Dear President Obama,
My wife and I and our three children, now adults, served as a military family for 23 years before I retired as a colonel in the Air Force. While my family did not have to experience frequent separations or my death or serious injury like so many service families do now, all military families make sacrifices. We moved twice with kids who were entering their senior year of high school. We appreciate that you and Michelle have made military families a top priority.
Our three adult children are responsible citizens who all work in education, one at an early childhood special needs school in Columbus, OH, one at a high school in Prince Georges County, MD and one at the University of Maryland. We are so very proud of all of them.
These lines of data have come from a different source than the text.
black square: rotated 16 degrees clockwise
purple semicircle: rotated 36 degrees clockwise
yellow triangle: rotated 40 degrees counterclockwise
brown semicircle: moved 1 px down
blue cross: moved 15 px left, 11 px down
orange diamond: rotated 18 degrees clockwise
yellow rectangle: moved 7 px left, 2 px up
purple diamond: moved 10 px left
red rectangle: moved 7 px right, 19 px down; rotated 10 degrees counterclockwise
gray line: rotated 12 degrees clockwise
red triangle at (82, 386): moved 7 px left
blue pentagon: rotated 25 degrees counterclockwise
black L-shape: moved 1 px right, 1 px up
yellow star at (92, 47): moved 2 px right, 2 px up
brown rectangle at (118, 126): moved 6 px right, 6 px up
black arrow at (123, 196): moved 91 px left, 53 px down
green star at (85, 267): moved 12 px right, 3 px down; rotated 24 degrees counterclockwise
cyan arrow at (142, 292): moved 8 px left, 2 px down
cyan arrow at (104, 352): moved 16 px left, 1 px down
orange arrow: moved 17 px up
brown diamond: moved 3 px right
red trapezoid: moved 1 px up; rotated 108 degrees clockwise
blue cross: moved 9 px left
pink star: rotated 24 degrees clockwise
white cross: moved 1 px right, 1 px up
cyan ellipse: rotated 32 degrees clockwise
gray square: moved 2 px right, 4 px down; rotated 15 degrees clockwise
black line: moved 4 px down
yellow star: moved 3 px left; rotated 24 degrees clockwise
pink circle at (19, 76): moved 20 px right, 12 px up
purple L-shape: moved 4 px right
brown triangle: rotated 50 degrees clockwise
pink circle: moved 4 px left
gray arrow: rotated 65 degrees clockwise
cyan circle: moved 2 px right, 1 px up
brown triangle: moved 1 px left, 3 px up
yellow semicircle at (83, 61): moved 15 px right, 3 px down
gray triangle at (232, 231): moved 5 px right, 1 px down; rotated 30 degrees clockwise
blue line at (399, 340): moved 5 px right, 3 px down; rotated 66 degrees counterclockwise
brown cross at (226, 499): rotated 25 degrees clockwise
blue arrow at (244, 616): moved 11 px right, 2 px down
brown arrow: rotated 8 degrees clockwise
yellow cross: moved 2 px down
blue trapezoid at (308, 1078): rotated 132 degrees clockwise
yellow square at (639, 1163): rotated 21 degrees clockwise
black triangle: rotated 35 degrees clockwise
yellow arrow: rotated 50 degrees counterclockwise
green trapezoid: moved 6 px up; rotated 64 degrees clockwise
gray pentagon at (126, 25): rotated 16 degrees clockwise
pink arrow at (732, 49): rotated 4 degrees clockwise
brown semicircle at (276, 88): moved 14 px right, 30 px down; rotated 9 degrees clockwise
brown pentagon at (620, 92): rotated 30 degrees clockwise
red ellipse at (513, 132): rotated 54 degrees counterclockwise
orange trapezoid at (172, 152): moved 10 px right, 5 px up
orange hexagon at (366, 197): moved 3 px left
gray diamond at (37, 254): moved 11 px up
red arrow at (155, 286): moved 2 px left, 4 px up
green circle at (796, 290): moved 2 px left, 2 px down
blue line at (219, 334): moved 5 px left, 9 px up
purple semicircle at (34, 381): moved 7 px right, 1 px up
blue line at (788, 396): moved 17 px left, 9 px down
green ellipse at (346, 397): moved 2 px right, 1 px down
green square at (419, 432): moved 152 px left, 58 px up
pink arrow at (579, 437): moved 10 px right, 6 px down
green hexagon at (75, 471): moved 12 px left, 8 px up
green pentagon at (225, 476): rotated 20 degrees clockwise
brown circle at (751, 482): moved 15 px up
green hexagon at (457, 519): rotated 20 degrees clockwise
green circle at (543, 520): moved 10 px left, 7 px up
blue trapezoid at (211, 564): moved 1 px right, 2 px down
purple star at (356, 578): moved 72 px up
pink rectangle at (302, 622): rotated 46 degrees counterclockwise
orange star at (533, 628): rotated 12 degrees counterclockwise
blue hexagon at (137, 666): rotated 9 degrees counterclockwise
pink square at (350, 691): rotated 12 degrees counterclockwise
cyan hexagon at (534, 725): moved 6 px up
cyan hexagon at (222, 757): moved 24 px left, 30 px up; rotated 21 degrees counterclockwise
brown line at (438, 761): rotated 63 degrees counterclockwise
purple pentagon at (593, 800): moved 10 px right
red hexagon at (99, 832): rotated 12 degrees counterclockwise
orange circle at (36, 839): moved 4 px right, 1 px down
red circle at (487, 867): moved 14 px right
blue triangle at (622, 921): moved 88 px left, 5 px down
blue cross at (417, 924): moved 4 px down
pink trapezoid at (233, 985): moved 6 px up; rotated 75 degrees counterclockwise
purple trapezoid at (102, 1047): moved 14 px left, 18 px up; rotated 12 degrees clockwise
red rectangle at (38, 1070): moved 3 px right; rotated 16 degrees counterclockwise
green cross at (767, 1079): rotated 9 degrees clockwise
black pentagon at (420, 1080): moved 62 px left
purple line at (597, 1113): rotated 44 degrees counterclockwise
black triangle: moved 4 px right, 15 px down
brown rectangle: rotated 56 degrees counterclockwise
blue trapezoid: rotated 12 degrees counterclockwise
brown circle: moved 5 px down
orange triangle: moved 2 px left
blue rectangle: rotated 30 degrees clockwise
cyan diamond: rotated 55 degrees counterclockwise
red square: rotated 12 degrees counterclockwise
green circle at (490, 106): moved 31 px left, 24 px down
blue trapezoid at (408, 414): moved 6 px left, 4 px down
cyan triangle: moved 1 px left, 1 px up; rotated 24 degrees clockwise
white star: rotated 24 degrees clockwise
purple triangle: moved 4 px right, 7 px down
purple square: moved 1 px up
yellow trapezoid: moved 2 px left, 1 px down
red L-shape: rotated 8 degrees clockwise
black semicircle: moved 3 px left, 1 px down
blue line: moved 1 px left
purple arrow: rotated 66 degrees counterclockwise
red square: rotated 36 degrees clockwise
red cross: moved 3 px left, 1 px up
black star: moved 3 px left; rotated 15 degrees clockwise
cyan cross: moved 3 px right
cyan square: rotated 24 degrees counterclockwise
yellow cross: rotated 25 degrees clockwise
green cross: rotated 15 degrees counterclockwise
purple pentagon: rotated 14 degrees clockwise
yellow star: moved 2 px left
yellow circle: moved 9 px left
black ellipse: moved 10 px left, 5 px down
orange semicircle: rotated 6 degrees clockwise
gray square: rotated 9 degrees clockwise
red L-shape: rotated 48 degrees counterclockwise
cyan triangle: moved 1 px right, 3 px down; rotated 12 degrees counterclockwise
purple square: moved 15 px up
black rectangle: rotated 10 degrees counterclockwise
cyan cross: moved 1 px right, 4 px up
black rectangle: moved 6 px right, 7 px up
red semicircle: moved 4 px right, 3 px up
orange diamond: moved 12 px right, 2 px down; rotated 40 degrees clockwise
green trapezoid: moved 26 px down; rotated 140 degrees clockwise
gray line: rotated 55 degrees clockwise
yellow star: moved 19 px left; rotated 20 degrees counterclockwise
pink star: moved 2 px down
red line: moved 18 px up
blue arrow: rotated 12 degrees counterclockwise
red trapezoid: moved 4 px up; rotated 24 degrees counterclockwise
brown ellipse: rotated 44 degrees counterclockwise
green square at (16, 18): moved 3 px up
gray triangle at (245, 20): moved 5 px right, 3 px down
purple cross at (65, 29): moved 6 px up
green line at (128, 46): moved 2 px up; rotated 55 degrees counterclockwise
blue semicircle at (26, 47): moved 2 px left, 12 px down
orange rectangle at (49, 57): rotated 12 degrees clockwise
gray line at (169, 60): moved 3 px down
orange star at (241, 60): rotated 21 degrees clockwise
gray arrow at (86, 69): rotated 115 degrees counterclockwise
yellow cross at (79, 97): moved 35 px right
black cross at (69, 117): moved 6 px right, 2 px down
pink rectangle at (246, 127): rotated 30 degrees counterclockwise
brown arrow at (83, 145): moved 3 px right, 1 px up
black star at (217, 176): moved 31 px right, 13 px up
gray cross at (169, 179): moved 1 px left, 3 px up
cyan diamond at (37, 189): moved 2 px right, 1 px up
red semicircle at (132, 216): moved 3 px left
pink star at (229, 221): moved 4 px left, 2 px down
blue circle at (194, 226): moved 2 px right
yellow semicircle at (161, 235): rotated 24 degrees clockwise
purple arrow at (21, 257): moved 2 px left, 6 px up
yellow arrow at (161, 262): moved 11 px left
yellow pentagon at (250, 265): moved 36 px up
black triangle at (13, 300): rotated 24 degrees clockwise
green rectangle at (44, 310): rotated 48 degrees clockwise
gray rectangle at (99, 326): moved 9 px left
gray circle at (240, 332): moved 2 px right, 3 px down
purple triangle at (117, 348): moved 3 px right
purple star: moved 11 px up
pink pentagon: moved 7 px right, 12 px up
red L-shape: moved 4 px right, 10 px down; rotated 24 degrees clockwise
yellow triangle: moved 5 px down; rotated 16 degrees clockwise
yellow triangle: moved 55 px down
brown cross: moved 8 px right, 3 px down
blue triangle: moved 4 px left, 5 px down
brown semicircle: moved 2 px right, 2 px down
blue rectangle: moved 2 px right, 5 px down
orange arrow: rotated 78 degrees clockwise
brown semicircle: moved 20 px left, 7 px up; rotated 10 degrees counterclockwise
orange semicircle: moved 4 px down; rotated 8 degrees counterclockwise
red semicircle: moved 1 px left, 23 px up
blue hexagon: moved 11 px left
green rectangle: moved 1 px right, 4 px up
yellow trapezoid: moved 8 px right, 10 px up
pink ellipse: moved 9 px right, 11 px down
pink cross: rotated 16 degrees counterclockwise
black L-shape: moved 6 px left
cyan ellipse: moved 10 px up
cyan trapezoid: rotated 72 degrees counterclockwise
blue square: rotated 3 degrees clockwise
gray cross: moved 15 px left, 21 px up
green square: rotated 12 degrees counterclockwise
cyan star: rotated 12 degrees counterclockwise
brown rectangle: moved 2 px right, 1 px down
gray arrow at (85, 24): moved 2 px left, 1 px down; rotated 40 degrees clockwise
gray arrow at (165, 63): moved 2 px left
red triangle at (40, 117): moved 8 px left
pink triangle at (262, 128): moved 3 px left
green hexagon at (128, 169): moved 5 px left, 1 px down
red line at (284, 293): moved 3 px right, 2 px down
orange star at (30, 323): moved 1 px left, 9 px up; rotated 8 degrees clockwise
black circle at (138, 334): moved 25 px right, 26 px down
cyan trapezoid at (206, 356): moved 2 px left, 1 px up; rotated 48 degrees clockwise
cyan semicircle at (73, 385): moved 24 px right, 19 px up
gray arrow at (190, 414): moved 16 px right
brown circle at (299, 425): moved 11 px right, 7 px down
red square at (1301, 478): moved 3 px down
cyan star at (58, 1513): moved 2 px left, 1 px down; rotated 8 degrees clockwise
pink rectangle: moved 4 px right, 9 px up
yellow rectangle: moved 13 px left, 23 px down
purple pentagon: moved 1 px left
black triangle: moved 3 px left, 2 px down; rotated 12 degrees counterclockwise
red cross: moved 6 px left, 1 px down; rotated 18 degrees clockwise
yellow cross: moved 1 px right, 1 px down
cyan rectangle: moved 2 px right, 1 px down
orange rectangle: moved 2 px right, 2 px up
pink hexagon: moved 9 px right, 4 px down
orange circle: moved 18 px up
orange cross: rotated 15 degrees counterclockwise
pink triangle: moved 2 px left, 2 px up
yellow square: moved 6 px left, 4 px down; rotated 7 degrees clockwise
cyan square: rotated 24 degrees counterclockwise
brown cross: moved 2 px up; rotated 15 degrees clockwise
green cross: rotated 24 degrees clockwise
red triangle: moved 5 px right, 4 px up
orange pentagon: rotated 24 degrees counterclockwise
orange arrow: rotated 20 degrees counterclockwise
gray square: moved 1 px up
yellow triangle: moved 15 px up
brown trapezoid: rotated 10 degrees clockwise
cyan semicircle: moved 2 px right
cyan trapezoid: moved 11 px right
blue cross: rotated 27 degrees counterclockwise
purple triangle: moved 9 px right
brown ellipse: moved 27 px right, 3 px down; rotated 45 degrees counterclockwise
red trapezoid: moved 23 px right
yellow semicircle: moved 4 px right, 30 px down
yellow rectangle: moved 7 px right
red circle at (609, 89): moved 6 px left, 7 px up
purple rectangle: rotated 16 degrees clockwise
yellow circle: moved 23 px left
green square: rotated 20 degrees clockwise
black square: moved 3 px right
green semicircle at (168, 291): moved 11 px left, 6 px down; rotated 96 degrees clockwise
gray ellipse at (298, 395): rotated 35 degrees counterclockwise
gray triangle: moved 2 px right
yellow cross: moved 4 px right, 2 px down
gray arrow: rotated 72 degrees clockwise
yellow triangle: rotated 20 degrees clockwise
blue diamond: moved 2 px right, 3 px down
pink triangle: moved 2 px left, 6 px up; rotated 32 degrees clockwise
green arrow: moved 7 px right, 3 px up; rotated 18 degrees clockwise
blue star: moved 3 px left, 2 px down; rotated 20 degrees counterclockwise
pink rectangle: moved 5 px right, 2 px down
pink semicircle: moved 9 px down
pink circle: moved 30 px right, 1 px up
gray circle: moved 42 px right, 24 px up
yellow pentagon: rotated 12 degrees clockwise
One of our children is gay, and that is the motivation for this letter. We have been encouraged by the difficult and courageous decisions you have made in many areas, domestic and international, and we are grateful for the promises you have made to secure civil rights for gay, lesbian, bisexual and transgender (GLBT) citizens. We worry, however, that you are moving too cautiously. Several bills are working their way through Congress, but so far we haven’t seen the special push from the White House that could accelerate the process.
As a retired military officer, the repeal of Don’t Ask, Don’t tell is of paramount importance to me, and I spoke on the Capitol lawn with the Servicemembers Legal Defense Network in March. I understand there is a legislative procedure to follow, but a stop-loss order from you now could prevent the dismissal of Lt. Dan Choi, Lt. Col. Victor Fehrenbach, Major Margaret Witt, and all the other valuable gay military members who are losing their beloved careers while the ponderous legislative process lumbers along.
Hate crimes. Housing and employment discrimination. Immigration policy. Don’t Ask, Don’t Tell. Defense of Marriage Act. Each of these may seem like a small matter, but taken together, they represent a significant and unconscionable disservice by our federal government to its GLBT citizens. Change is imperative.
I understand there are always political costs to evaluate, but I no longer think moving quickly on these issues will have the negative consequences you might fear. The country’s attitude toward equality for GLBT citizens is moving with a speed we could not have imagined just a few years ago, even on the issue of marriage which has always been the most controversial.
Please act with the courage of your convictions. Use the power of your office to advance equality and fairness for all without further delay.